> _THE TASK_:
Keep the images out and set the listing below down word for word.

> _INFORMATION SHOWN_:
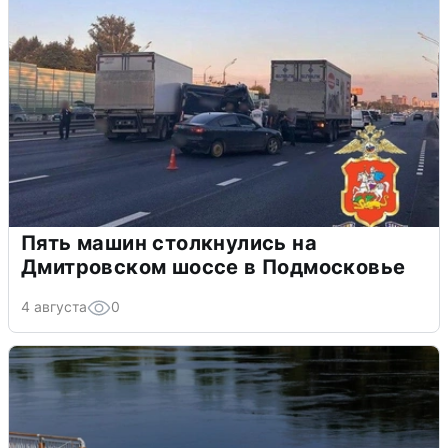
Пять машин столкнулись на
Дмитровском шоссе в Подмосковье
4 августа
0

> _FINISHED TASK_:
Пять машин столкнулись на
Дмитровском шоссе в Подмосковье
4 августа
0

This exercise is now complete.